Could you give back every entry below exactly, with the pictures dropped?

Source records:
━━━━━━━━
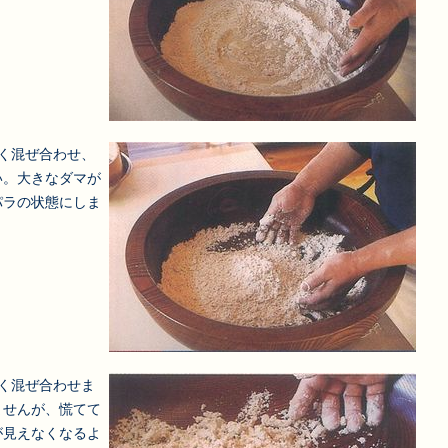
く混ぜ合わせ、
い。大きなダマが
パラの状態にしま
く混ぜ合わせま
ませんが、慌てて
が見えなくなるよ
━━━━━━━━
■ Solution to this exercise:
く混ぜ合わせ、
い。大きなダマが
パラの状態にしま
く混ぜ合わせま
ませんが、慌てて
が見えなくなるよ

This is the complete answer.